Today as we begin Lent, we’re going to do something completely different.  If you know me you know that I’m a music guy the way some people are sports people or foodies.  Nature and music, especially concerts, are places that I feel spiritually and emotionally uplifted, especially if U2 is the main act. 


This morning you are invited to meditate on three songs by Canadian singer/songwriter Bruce Cockburn (pronounced COH-burn).  He’s been making music since the late 60’s and is still recording today.  Stylistically, he plays folk, rock, and world music.  Today you’ll hear three of his softer pieces.   His music is deeply spiritual and often reflects his commitment to social activism, though not in today’s songs.  I love his music and hope you’ll like it too,


The scripture story for the First Sunday in Lent is always the same--Jesus fasting in the desert for 40 days, including his 3 temptations.  I’ve chosen 3 songs that reflect similar themes as we begin the Lenten season.  None of these songs were written for Lent, but you’ll see the parallels.  You’ll find the lyrics inserted in your order of worship.

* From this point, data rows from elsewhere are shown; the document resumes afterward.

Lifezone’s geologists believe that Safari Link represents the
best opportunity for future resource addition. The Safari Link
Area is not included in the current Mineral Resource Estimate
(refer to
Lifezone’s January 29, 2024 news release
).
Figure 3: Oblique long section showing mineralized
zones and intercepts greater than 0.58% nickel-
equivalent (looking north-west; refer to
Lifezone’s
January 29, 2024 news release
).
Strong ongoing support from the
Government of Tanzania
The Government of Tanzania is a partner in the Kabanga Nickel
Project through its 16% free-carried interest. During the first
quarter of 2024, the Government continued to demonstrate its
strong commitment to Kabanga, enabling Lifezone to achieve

            The first song is called, “Pacing the Cage.”  Are we starting Lent in a rut, going through life on autopilot?  We might feel trapped or caged in a bad relationship or suffocating job.  Maybe we are weary from caring for an aging loved one.  Maybe we are overwhelmed with the demands of parenthood.  As we meditate on this song, notice the line in v. 1 about feeling that we’ve lived too long.  Some people feel that way.  In v. 2, the line about “the magnetic strip's worn thin” is a reference to the magnetic strip on the back of a credit or debit card.  In v. 3, Cockburn sings, "I never knew what you all wanted, so I gave you everything." Do we give too much sometimes and find that our own needs are unmet?  In v. 4, do we feel lost in an unfamiliar place in life with no GPS or map?  The line about life leading us through dark places reminds me of the 23rd Psalm and “walking through the valley of the shadow of death.” We finally find hope at the end of the song in “waiting for the outbound stage,” and with it perhaps a way out of the cage that we’ve been pacing.  Maybe we should give up the cage for Lent!

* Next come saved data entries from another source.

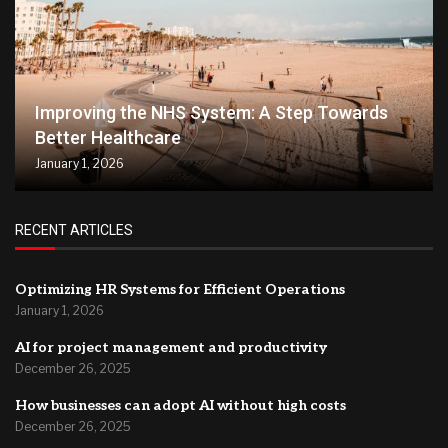
Improving the NHS System: A Step Towards
Better Healthcare
January 1, 2026
RECENT ARTICLES
Optimizing HR Systems for Efficient Operations
January 1, 2026
AI for project management and productivity
December 26, 2025
How businesses can adopt AI without high costs
December 26, 2025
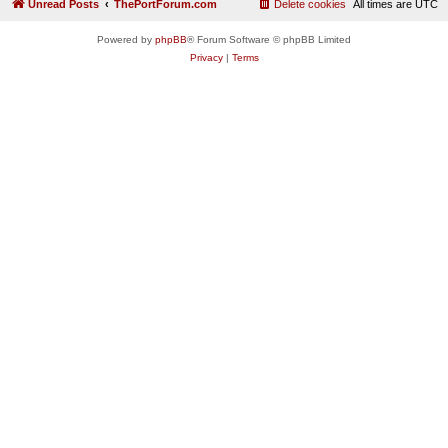
Unread Posts
ThePortForum.com
Delete cookies
All times are
UTC
Powered by
phpBB
® Forum Software © phpBB Limited
Privacy
|
Terms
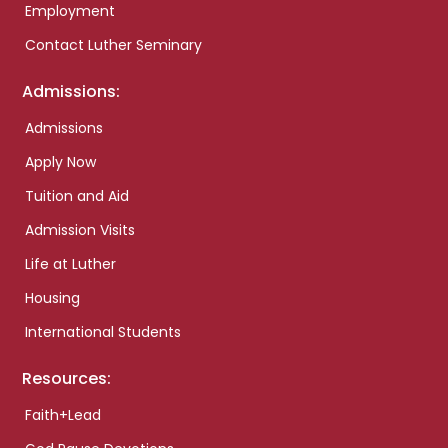
Employment
Contact Luther Seminary
Admissions:
Admissions
Apply Now
Tuition and Aid
Admission Visits
Life at Luther
Housing
International Students
Resources:
Faith+Lead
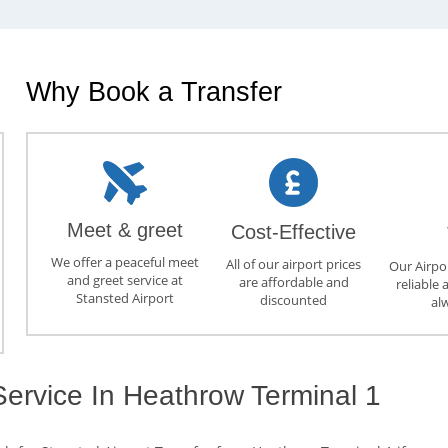
Why Book a Transfer
Meet & greet
Cost-Effective
We offer a peaceful meet
All of our airport prices
Our Airpor
and greet service at
are affordable and
reliable 
Stansted Airport
discounted
al
Service In Heathrow Terminal 1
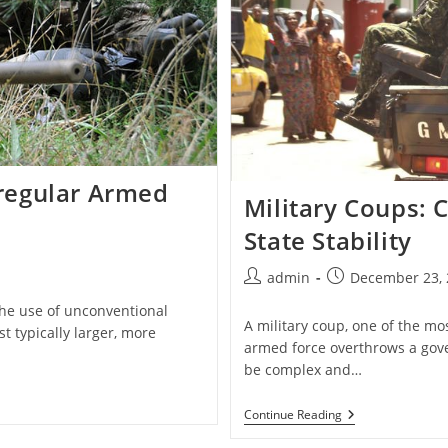
Irregular Armed
Military Coups:
State Stability
Post
Post
admin
December 23, 
author:
published:
 the use of unconventional
A military coup, one of the mo
t typically larger, more
armed force overthrows a gov
be complex and…
Military
Continue Reading
Coups:
Causes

From the album “The Charity of Night” (1997)

Sunset is an angel weeping
Holding out a bloody sword
No matter how I squint I cannot
Make out what it's pointing toward
Sometimes you feel like you live too long 
Days drip slowly on the page
You catch yourself
Pacing the cage

I've proven who I am so many times
The magnetic strip's worn thin
And each time I was someone else
And every one was taken in
Powers chatter in high places
Stir up eddies in the dust of rage
Set me to pacing the cage

I never knew what you all wanted
So I gave you everything
All that I could pillage
All the spells that I could sing
It's as if the thing were written 
In the constitution of the age
Sooner or later you'll wind up
Pacing the cage

Sometimes the best map will not guide you 
You can't see what's round the bend
Sometimes the road leads through dark places 
Sometimes the darkness is your friend
Today these eyes scan bleached-out land 
For the coming of the outbound stage
Pacing the cage 


            The next song is called “Forty Years in the Wilderness,” a reference to the Children of Israel wandering in the wilderness for 40 years before entering the Promised Land.   There are also references in the song to Jesus’ 40 days in the desert from which we get the 40 days of Lent.  V.1 reminds us of the angels who ministered to Jesus at the end of his 40 days of fasting and temptation.  I like the line about moving forward even when our path is far from clear. Verse 2 mentions demons in disguise.  In the wilderness, the Tempter acted friendly in an attempt to trick Jesus.  Jesus of course didn’t fall for it.  The line about trading away our birthright brings to mind the story of Esau giving away his birthright to Jacob for a bowl of soup.  Finally, v. 3 offers a choice between heaven or hell, or taking the easy way out, playing it safe and staying put.  Cockburn’s advice is to step out on faith, pick up our load, and make a break for it



From the album “Bone on Bone” (2017)

Forty years in the wilderness getting to know the beast
Projected and reflected on the greatest and the least
Forty years of days and nights -- angels hovering near
Kept me moving forward though the way was far from clear
And they said
Take up your load
Run south to the road
Turn to the setting sun
Sun going down
Got to cover some ground
Before everything comes undone
Comes undone

Forty years in the wilderness dancing with the flies
Dazzled by the visions rolling out before my eyes
Angel-made graffiti, demons in disguise
You could trade away your birthright for another day's supplies
Or you could
Take up your load
Run south to the road
Turn to the setting sun
Sun going down
Got to cover some ground
Before everything comes undone
Comes undone


Rising with the height of land, falling with the crowd
Spirits in the scouring wind called my name out loud
Said you could go to heaven, you could go to hell
You could hang out in between in the place you know so well
Or you could
Take up your load
Run south to the road
Turn to the setting sun
Sun going down
Got to cover some ground
Before everything comes undone
Comes undone


Colleen and I have always loved the song, “All the Diamonds.”  Imagine in this song that we are nearing the end of Lent when there is hope for deliverance in sight.  Yes, our boat has run aground and we’ll need to be rescued, but Cockburn is full of faith that God will send a ship to get us.  There is a reference to Jesus who was 2,000 years and half a world away.  I love the description of sunlight reflecting on the waves like diamonds, the ones Cockburn values most.  It’s a reminder that we can connect with God through the beauty of nature.  The last four lines of verse 3 are beautiful and speak of the hopeful anticipation that our rescue ship is getting ever closer.  From a Lenten perspective, weeks from today we’ll be turning the corner to the promise of new life through the Easter miracle.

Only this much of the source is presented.